Source information.
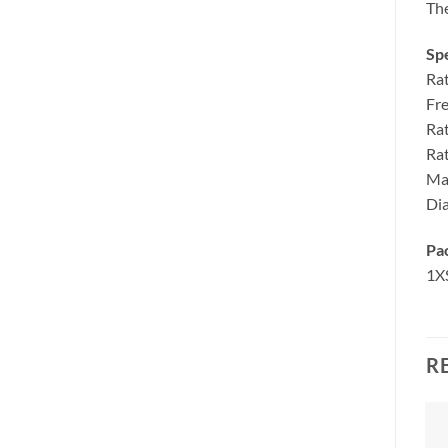
The
Spe
Ra
Fr
Ra
Ra
Ma
Di
Pa
1X
R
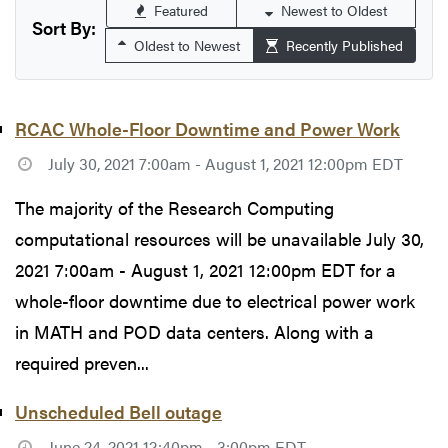
Featured
Newest to Oldest
Sort By:
Oldest to Newest
Recently Published
RCAC Whole-Floor Downtime and Power Work
July 30, 2021 7:00am - August 1, 2021 12:00pm EDT
The majority of the Research Computing
computational resources will be unavailable July 30,
2021 7:00am - August 1, 2021 12:00pm EDT for a
whole-floor downtime due to electrical power work
in MATH and POD data centers. Along with a
required preven...
Unscheduled Bell outage
June 24, 2021 12:40pm - 3:00pm EDT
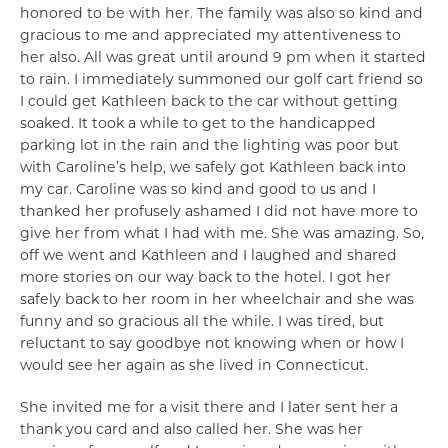
honored to be with her. The family was also so kind and
gracious to me and appreciated my attentiveness to
her also. All was great until around 9 pm when it started
to rain. I immediately summoned our golf cart friend so
I could get Kathleen back to the car without getting
soaked. It took a while to get to the handicapped
parking lot in the rain and the lighting was poor but
with Caroline’s help, we safely got Kathleen back into
my car. Caroline was so kind and good to us and I
thanked her profusely ashamed I did not have more to
give her from what I had with me. She was amazing. So,
off we went and Kathleen and I laughed and shared
more stories on our way back to the hotel. I got her
safely back to her room in her wheelchair and she was
funny and so gracious all the while. I was tired, but
reluctant to say goodbye not knowing when or how I
would see her again as she lived in Connecticut.
She invited me for a visit there and I later sent her a
thank you card and also called her. She was her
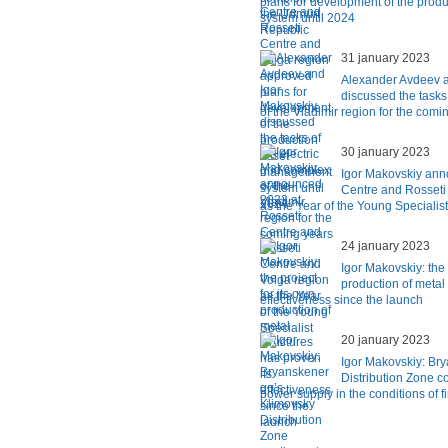
plans for development of the pro
system until 2024
31 january 2023
Alexander Avdeev a
discussed the tasks 
of the Vladimir region for the comi
30 january 2023
Igor Makovskiy ann
Centre and Rosseti
as the Year of the Young Specialist
24 january 2023
Igor Makovskiy: the 
production of metal 
effectiveness since the launch
20 january 2023
Igor Makovskiy: Br
Distribution Zone co
power supply in the conditions of f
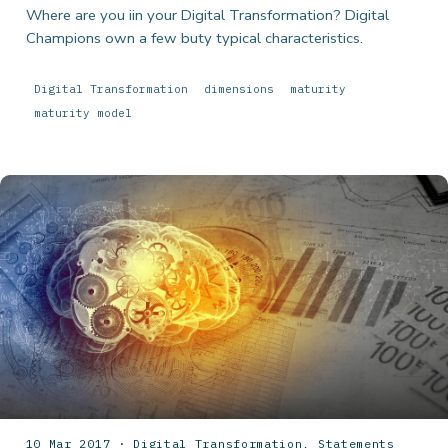
Where are you iin your Digital Transformation? Digital
Champions own a few buty typical characteristics.
Digital Transformation
dimensions
maturity
maturity model
10 Mar 2017 · Digital Transformation, Statements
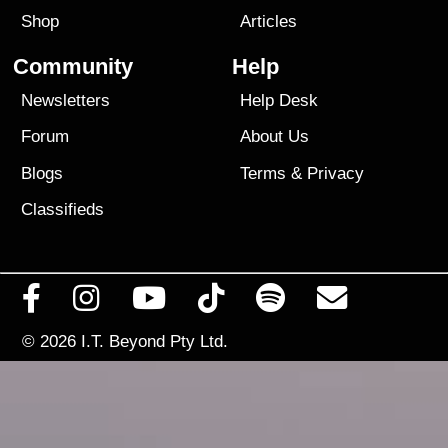
Shop
Articles
Community
Help
Newsletters
Help Desk
Forum
About Us
Blogs
Terms
&
Privacy
Classifieds
© 2026
I.T. Beyond Pty Ltd.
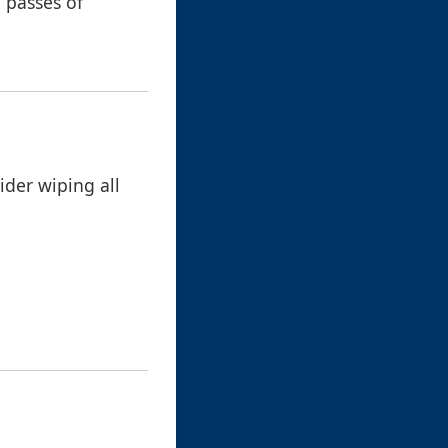
e passes of
sider wiping all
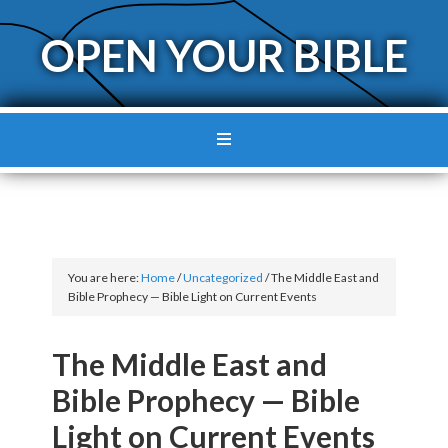
OPEN YOUR BIBLE
You are here:
Home
/
Uncategorized
/
The Middle East and
Bible Prophecy — Bible Light on Current Events
The Middle East and
Bible Prophecy — Bible
Light on Current Events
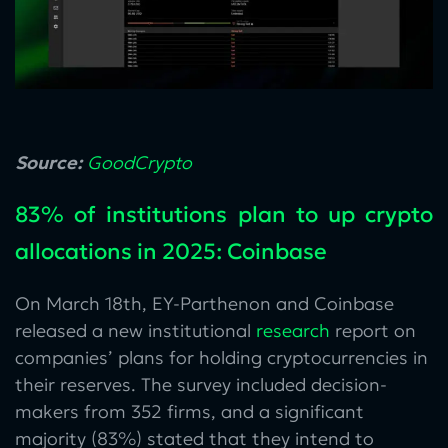
Source:
GoodCrypto
83% of institutions plan to up crypto
allocations in 2025: Coinbase
On March 18th, EY-Parthenon and Coinbase
released a new institutional
research
report on
companies’ plans for holding cryptocurrencies in
their reserves. The survey included decision-
makers from 352 firms, and a significant
majority (83%) stated that they intend to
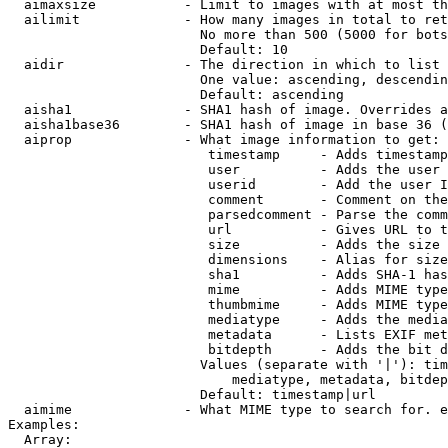
  aimaxsize           - Limit to images with at most th
  ailimit             - How many images in total to ret
                        No more than 500 (5000 for bots
                        Default: 10

  aidir               - The direction in which to list

                        One value: ascending, descendin
                        Default: ascending

  aisha1              - SHA1 hash of image. Overrides a
  aisha1base36        - SHA1 hash of image in base 36 (
  aiprop              - What image information to get:

                         timestamp     - Adds timestamp
                         user          - Adds the user 
                         userid        - Add the user I
                         comment       - Comment on the
                         parsedcomment - Parse the comm
                         url           - Gives URL to t
                         size          - Adds the size 
                         dimensions    - Alias for size

                         sha1          - Adds SHA-1 has
                         mime          - Adds MIME type
                         thumbmime     - Adds MIME type
                         mediatype     - Adds the media
                         metadata      - Lists EXIF met
                         bitdepth      - Adds the bit d
                        Values (separate with '|'): tim
                            mediatype, metadata, bitdep
                        Default: timestamp|url

  aimime              - What MIME type to search for. e
Examples:

  Array:
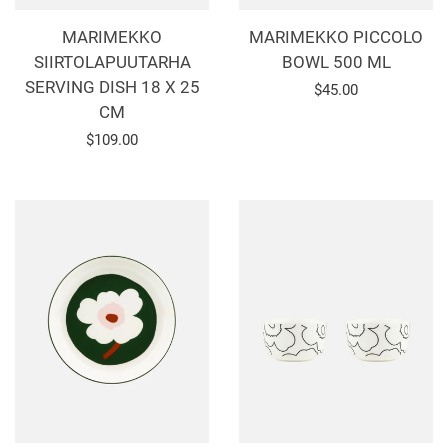
MARIMEKKO
MARIMEKKO PICCOLO
SIIRTOLAPUUTARHA
BOWL 500 ML
SERVING DISH 18 X 25
Regular
$45.00
CM
price
Regular
$109.00
price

Work task.
Output every record above exactly as written, but skip the pictures.

Result of this task.
The
Spe
Ra
Fr
Ra
Ra
Ma
Di
Pa
1X
R
Featured
Newest to Oldest
Sort By:
Oldest to Newest
Recently Published
RCAC Whole-Floor Downtime and Power Work
July 30, 2021 7:00am - August 1, 2021 12:00pm EDT
The majority of the Research Computing
computational resources will be unavailable July 30,
2021 7:00am - August 1, 2021 12:00pm EDT for a
whole-floor downtime due to electrical power work
in MATH and POD data centers. Along with a
required preven...
Unscheduled Bell outage
June 24, 2021 12:40pm - 3:00pm EDT
honored to be with her. The family was also so kind and
gracious to me and appreciated my attentiveness to
her also. All was great until around 9 pm when it started
to rain. I immediately summoned our golf cart friend so
I could get Kathleen back to the car without getting
soaked. It took a while to get to the handicapped
parking lot in the rain and the lighting was poor but
with Caroline’s help, we safely got Kathleen back into
my car. Caroline was so kind and good to us and I
thanked her profusely ashamed I did not have more to
give her from what I had with me. She was amazing. So,
off we went and Kathleen and I laughed and shared
more stories on our way back to the hotel. I got her
safely back to her room in her wheelchair and she was
funny and so gracious all the while. I was tired, but
reluctant to say goodbye not knowing when or how I
would see her again as she lived in Connecticut.
She invited me for a visit there and I later sent her a
thank you card and also called her. She was her
plans for development of the pro
system until 2024
31 january 2023
Alexander Avdeev a
discussed the tasks 
of the Vladimir region for the comi
30 january 2023
Igor Makovskiy ann
Centre and Rosseti
as the Year of the Young Specialist
24 january 2023
Igor Makovskiy: the 
production of metal 
effectiveness since the launch
20 january 2023
Igor Makovskiy: Br
Distribution Zone co
power supply in the conditions of f
Where are you iin your Digital Transformation? Digital
Champions own a few buty typical characteristics.
Digital Transformation
dimensions
maturity
maturity model
10 Mar 2017 · Digital Transformation, Statements
Shop
Articles
Community
Help
Newsletters
Help Desk
Forum
About Us
Blogs
Terms
&
Privacy
Classifieds
© 2026
I.T. Beyond Pty Ltd.
e passes of
sider wiping all
OPEN YOUR BIBLE
You are here:
Home
/
Uncategorized
/
The Middle East and
Bible Prophecy — Bible Light on Current Events
The Middle East and
Bible Prophecy — Bible
Light on Current Events
Source:
GoodCrypto
83% of institutions plan to up crypto
allocations in 2025: Coinbase
On March 18th, EY-Parthenon and Coinbase
released a new institutional
research
report on
companies’ plans for holding cryptocurrencies in
their reserves. The survey included decision-
makers from 352 firms, and a significant
majority (83%) stated that they intend to
  aimaxsize           - Limit to images with at most th
  ailimit             - How many images in total to ret
                        No more than 500 (5000 for bots
                        Default: 10

  aidir               - The direction in which to list

                        One value: ascending, descendin
                        Default: ascending

  aisha1              - SHA1 hash of image. Overrides a
  aisha1base36        - SHA1 hash of image in base 36 (
  aiprop              - What image information to get:

                         timestamp     - Adds timestamp
                         user          - Adds the user 
                         userid        - Add the user I
                         comment       - Comment on the
                         parsedcomment - Parse the comm
                         url           - Gives URL to t
                         size          - Adds the size 
                         dimensions    - Alias for size

                         sha1          - Adds SHA-1 has
                         mime          - Adds MIME type
                         thumbmime     - Adds MIME type
                         mediatype     - Adds the media
                         metadata      - Lists EXIF met
                         bitdepth      - Adds the bit d
                        Values (separate with '|'): tim
                            mediatype, metadata, bitdep
                        Default: timestamp|url

  aimime              - What MIME type to search for. e
Examples:

  Array:
MARIMEKKO
MARIMEKKO PICCOLO
SIIRTOLAPUUTARHA
BOWL 500 ML
SERVING DISH 18 X 25
Regular
$45.00
CM
price
Regular
$109.00
price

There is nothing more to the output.